Martes, 26 de Noviembre 2024
Cultura | POR MARÍA PALOMAR

De lecturas varias

Maples fue en sus mocedades un poeta de cierta notoriedad, y se acomodó en ese papel para el resto de sus días

Por: EL INFORMADOR

María Palomar.  /

María Palomar. /

No son muchos los diplomáticos mexicanos que han publicado sus memorias. Entre los que sí lo han hecho están Manuel Maples Arce (Papantla, 1898 – México, 1981) y Carlos González Parrodi (México, 1923-1996). Ambos trabajaron durante muchos años para el Servicio Exterior, aunque Maples, grillo de provincia con buenos padrinos, llegó a dedo y muy pronto fue jefe de misión, mientras que González Parrodi tuvo que ganarse el rango de embajador con trabajo y paciencia (y a veces doblando el espinazo).
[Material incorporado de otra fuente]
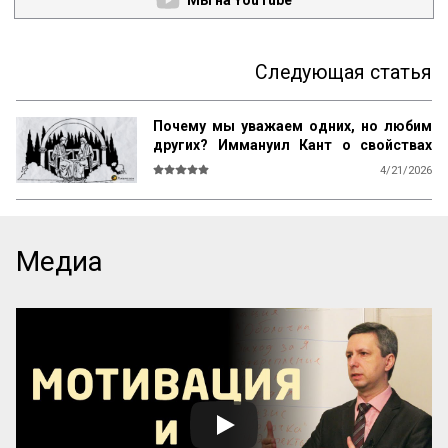
Мы на YouTube
Следующая статья
Почему мы уважаем одних, но любим
других? Иммануил Кант о свойствах
возвышенного и прекрасного
4/21/2026
О СВОЙСТВАХ ВОЗВЫШЕННОГО И 
ПРЕКРАСНОГО У ЧЕЛОВЕКА ВООБЩЕ

Ум возвышен, остроумие прекрасно. 
Медиа
Смелость возвышенна и величественна, 
хитрость ничтожна, но красива. 
Осторожность, говорил Кромвель, есть 
добродетель бургомистра. Правдивость 
и честность просты и благородны, шутка 
и угодливая лесть тонки и красивы. 
Учтивость украшение добродетели. 
Бескорыстное служебное рвение 
благородно, утонченность и вежливость 
прекрасны. Возвышенные свойства 
внушают уважение, прекрасные любовь. 
Люди, чувство которых обращено 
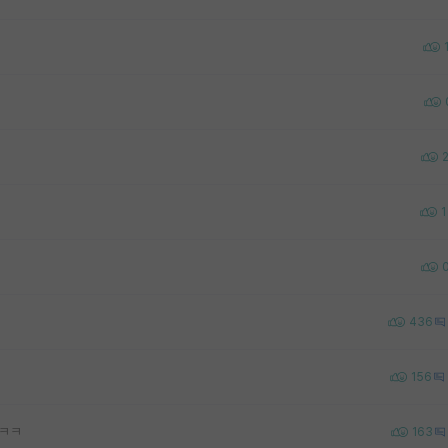
1
436
156
ㅋㅋㅋ
163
Maples fue en sus mocedades un poeta de cierta notoriedad, y se acomodó en ese papel para el resto de sus días. En Mi vida por el mundo (Universidad Veracruzana, 1983) pasa de prisa y corriendo cuando tiene que mencionar a otros escritores-diplomáticos, a los que no da importancia alguna (algo que resulta a veces grotesco, como cuando no dice una sola palabra del enorme poeta que fue José Gorostiza, quien trabajó bajo sus órdenes en la misión en Roma al principio de la segunda guerra mundial). Vivió en Bélgica, Polonia, Inglaterra, Italia, Portugal, Panamá, Chile, Colombia, Líbano, Japón. Con todos los lugares y todos los sucesos que le tocaron a lo largo de su carrera, francamente extraña que las memorias de Maples Arce no resulten más interesantes, quizá por su egocentrismo nada disimulado y su desaliño en el estilo.
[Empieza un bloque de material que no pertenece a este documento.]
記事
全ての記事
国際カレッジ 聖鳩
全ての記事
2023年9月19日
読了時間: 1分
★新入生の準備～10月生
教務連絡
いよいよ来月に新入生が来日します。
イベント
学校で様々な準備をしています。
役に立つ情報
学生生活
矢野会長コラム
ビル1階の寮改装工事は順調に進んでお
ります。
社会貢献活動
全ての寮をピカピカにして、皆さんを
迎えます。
Por su parte, González Parrodi (hijo del escritor laguense Carlos González Peña) también vivió en muchos países y además fue secretario particular del canciller Carrillo Flores. Un tiempo estuvo como director de la Casa de México en la Ciudad Universitaria de París, donde los gentiles residentes le decían “gusano gobiernista” y se organizaban en una especie de sindicato golpeador. Su libro Memorias y olvidos de un diplomático (FCE, 1993) es mucho más divertido e interesante que el de Maples Arce, aunque quizá, como afirma un colega y amigo suyo, se abstuvo de contar muchas cosas que podrían haberlo hecho todavía mejor. Con estilo cuidado y buena mano narrativa, González Parrodi cuenta su larga carrera y como trasfondo deja ver con claridad los enredos e intrigas de la burocracia de la Cancillería, siempre al servicio de la mediocridad, el favoritismo y las pequeñas venganzas personales. Como no podía ser de otro modo, hay en estas memorias una quejumbre constante, quizás excesiva, por el mal trato en términos de remuneración y consideración hacia el personal, y no sólo de eso.
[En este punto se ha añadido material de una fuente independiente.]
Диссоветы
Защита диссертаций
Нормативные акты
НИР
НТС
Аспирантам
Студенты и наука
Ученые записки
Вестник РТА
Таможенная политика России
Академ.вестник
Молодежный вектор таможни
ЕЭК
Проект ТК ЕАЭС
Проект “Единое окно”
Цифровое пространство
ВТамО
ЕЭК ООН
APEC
Quién sabe qué milagro de la propaganda oficial logró crear el mito del supuesto “prestigio diplomático” de este país. Salvo excepciones (a veces auténticos garbanzos de a libra, pero sin duda excepciones), el Servicio Exterior ha sido y es muy gris, y como gremio no goza ni de la décima parte de la calidad y la influencia que en Brasil tiene Itamaratí, sin duda la mejor cancillería del continente (por lo menos hasta que Lula le hizo tragar la farsa hondureña). Como para la mayor parte de los lectores el mundo de la diplomacia mexicana es un auténtico misterio, vale la pena asomarse por las ventanas que abren memorias como éstas.